SUPPLIED MATERIAL |

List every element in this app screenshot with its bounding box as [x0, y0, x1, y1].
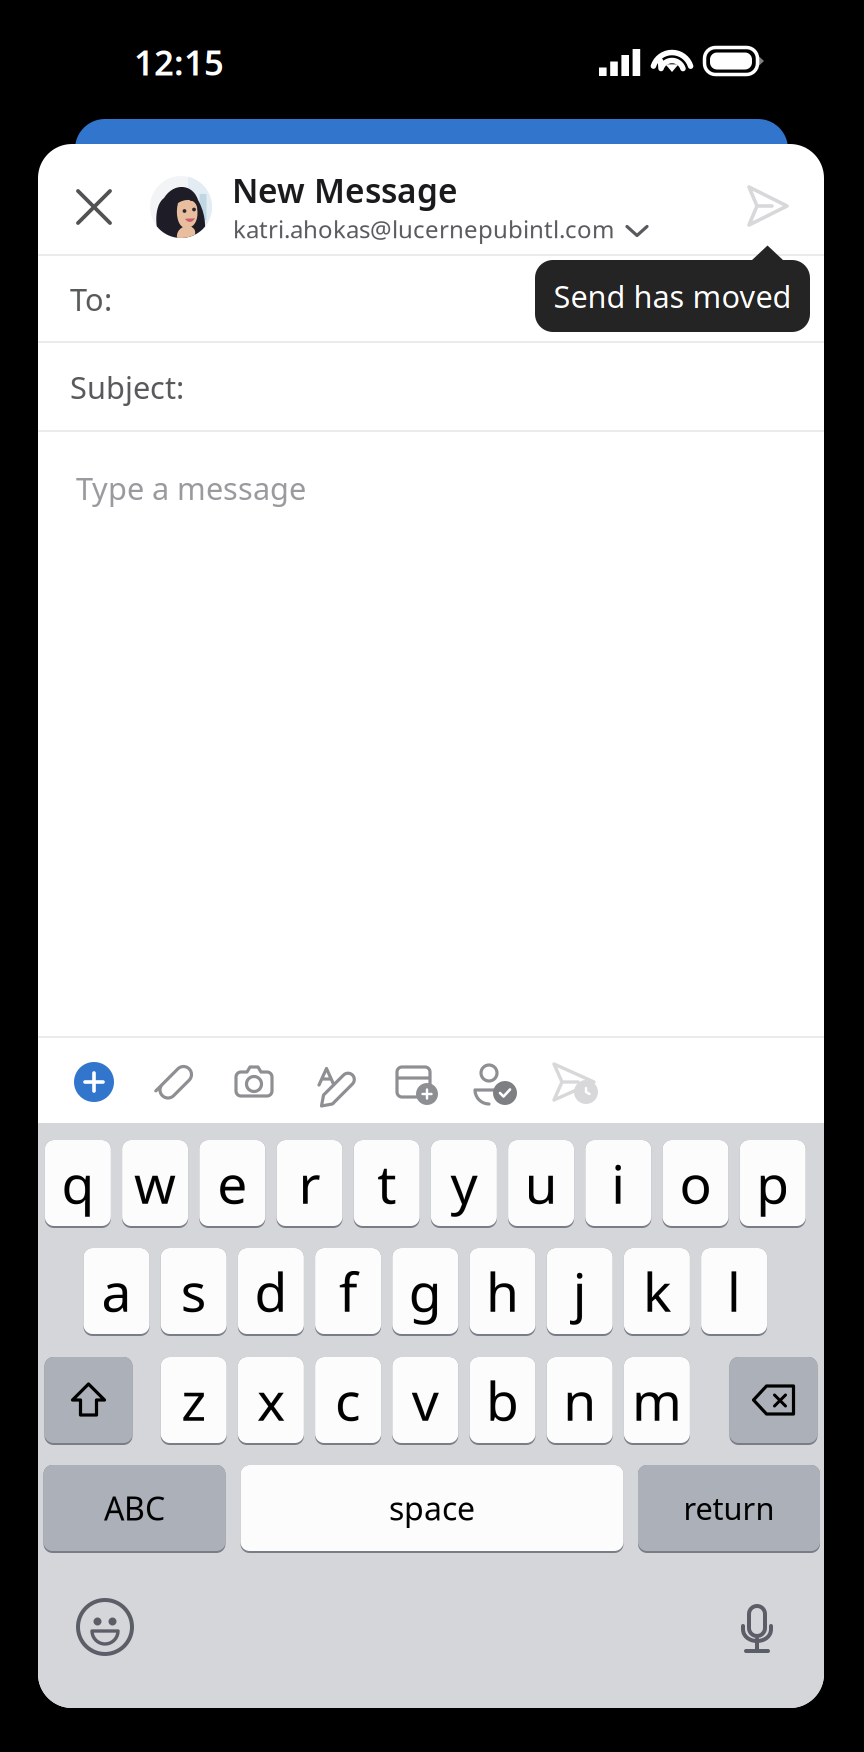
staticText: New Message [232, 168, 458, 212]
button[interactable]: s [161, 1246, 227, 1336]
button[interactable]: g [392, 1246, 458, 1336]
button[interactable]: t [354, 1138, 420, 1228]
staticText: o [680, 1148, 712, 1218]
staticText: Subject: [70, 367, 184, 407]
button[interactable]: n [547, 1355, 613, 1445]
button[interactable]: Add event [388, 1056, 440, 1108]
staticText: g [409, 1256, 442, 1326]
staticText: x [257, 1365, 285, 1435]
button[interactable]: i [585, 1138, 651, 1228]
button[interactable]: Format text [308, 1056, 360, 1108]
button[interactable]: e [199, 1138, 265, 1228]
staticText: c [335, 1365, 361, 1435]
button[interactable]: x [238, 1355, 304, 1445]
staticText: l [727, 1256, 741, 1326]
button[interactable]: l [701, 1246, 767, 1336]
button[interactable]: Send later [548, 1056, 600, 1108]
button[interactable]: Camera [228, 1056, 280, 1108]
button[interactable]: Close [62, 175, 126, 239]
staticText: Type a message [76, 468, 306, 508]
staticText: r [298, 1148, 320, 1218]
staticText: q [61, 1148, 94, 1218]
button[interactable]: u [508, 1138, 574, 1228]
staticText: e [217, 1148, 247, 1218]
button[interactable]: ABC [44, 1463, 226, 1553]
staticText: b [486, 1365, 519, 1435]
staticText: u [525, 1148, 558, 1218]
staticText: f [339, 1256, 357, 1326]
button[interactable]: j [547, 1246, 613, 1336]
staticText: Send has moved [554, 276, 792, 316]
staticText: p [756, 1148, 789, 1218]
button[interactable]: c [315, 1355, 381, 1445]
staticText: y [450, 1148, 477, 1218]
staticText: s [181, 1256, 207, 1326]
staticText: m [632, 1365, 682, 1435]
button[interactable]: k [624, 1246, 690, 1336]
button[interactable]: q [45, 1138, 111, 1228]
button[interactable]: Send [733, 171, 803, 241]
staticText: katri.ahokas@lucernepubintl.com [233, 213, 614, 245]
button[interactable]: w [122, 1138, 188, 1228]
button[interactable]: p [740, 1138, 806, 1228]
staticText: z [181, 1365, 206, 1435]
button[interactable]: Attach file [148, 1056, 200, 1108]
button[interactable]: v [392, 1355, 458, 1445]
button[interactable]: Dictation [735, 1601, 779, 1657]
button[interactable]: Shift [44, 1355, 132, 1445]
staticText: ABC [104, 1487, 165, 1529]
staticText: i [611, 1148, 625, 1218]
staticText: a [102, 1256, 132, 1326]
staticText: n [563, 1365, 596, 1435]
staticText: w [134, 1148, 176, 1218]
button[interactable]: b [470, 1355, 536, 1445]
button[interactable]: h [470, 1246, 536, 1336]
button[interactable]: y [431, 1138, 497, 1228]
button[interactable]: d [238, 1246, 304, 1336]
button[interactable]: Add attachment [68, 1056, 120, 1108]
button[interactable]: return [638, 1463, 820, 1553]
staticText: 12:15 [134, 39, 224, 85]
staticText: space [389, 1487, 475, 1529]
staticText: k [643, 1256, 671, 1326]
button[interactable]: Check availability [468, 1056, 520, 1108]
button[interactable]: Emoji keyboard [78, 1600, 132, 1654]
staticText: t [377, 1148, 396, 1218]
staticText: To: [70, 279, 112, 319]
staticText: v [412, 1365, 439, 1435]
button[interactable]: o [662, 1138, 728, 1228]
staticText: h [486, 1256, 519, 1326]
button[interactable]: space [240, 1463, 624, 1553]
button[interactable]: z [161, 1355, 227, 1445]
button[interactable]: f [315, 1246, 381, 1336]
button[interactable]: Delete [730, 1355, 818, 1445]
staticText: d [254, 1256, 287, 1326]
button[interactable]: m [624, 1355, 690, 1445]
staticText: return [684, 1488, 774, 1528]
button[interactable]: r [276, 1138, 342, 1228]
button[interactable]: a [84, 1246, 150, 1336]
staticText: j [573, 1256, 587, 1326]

ASSIGNMENT | Could you repeat all of the entries exactly, without any of the images?

COMPLETED EXERCISE |
List every element in this app screenshot with its bounding box as [x0, y0, x1, y1].
staticText: New Message [232, 168, 458, 212]
button[interactable]: s [161, 1246, 227, 1336]
button[interactable]: g [392, 1246, 458, 1336]
button[interactable]: t [354, 1138, 420, 1228]
staticText: o [680, 1148, 712, 1218]
staticText: Subject: [70, 367, 184, 407]
button[interactable]: n [547, 1355, 613, 1445]
button[interactable]: Add event [388, 1056, 440, 1108]
staticText: g [409, 1256, 442, 1326]
staticText: x [257, 1365, 285, 1435]
button[interactable]: i [585, 1138, 651, 1228]
button[interactable]: Format text [308, 1056, 360, 1108]
button[interactable]: e [199, 1138, 265, 1228]
staticText: c [335, 1365, 361, 1435]
button[interactable]: x [238, 1355, 304, 1445]
staticText: l [727, 1256, 741, 1326]
button[interactable]: l [701, 1246, 767, 1336]
button[interactable]: Send later [548, 1056, 600, 1108]
button[interactable]: Camera [228, 1056, 280, 1108]
button[interactable]: Close [62, 175, 126, 239]
staticText: Type a message [76, 468, 306, 508]
staticText: r [298, 1148, 320, 1218]
staticText: q [61, 1148, 94, 1218]
button[interactable]: u [508, 1138, 574, 1228]
staticText: e [217, 1148, 247, 1218]
button[interactable]: ABC [44, 1463, 226, 1553]
staticText: b [486, 1365, 519, 1435]
staticText: u [525, 1148, 558, 1218]
staticText: f [339, 1256, 357, 1326]
button[interactable]: j [547, 1246, 613, 1336]
staticText: Send has moved [554, 276, 792, 316]
staticText: p [756, 1148, 789, 1218]
button[interactable]: c [315, 1355, 381, 1445]
staticText: y [450, 1148, 477, 1218]
staticText: s [181, 1256, 207, 1326]
staticText: m [632, 1365, 682, 1435]
button[interactable]: k [624, 1246, 690, 1336]
button[interactable]: q [45, 1138, 111, 1228]
button[interactable]: Send [733, 171, 803, 241]
staticText: katri.ahokas@lucernepubintl.com [233, 213, 614, 245]
button[interactable]: w [122, 1138, 188, 1228]
button[interactable]: p [740, 1138, 806, 1228]
staticText: z [181, 1365, 206, 1435]
button[interactable]: Attach file [148, 1056, 200, 1108]
button[interactable]: v [392, 1355, 458, 1445]
button[interactable]: Dictation [735, 1601, 779, 1657]
button[interactable]: Shift [44, 1355, 132, 1445]
staticText: ABC [104, 1487, 165, 1529]
staticText: i [611, 1148, 625, 1218]
staticText: a [102, 1256, 132, 1326]
staticText: n [563, 1365, 596, 1435]
staticText: w [134, 1148, 176, 1218]
button[interactable]: b [470, 1355, 536, 1445]
button[interactable]: h [470, 1246, 536, 1336]
button[interactable]: y [431, 1138, 497, 1228]
button[interactable]: d [238, 1246, 304, 1336]
button[interactable]: Add attachment [68, 1056, 120, 1108]
button[interactable]: return [638, 1463, 820, 1553]
staticText: 12:15 [134, 39, 224, 85]
staticText: space [389, 1487, 475, 1529]
staticText: k [643, 1256, 671, 1326]
button[interactable]: Check availability [468, 1056, 520, 1108]
button[interactable]: Emoji keyboard [78, 1600, 132, 1654]
staticText: t [377, 1148, 396, 1218]
staticText: To: [70, 279, 112, 319]
staticText: v [412, 1365, 439, 1435]
button[interactable]: o [662, 1138, 728, 1228]
staticText: h [486, 1256, 519, 1326]
button[interactable]: space [240, 1463, 624, 1553]
button[interactable]: z [161, 1355, 227, 1445]
button[interactable]: f [315, 1246, 381, 1336]
button[interactable]: Delete [730, 1355, 818, 1445]
staticText: d [254, 1256, 287, 1326]
button[interactable]: m [624, 1355, 690, 1445]
staticText: return [684, 1488, 774, 1528]
button[interactable]: r [276, 1138, 342, 1228]
button[interactable]: a [84, 1246, 150, 1336]
staticText: j [573, 1256, 587, 1326]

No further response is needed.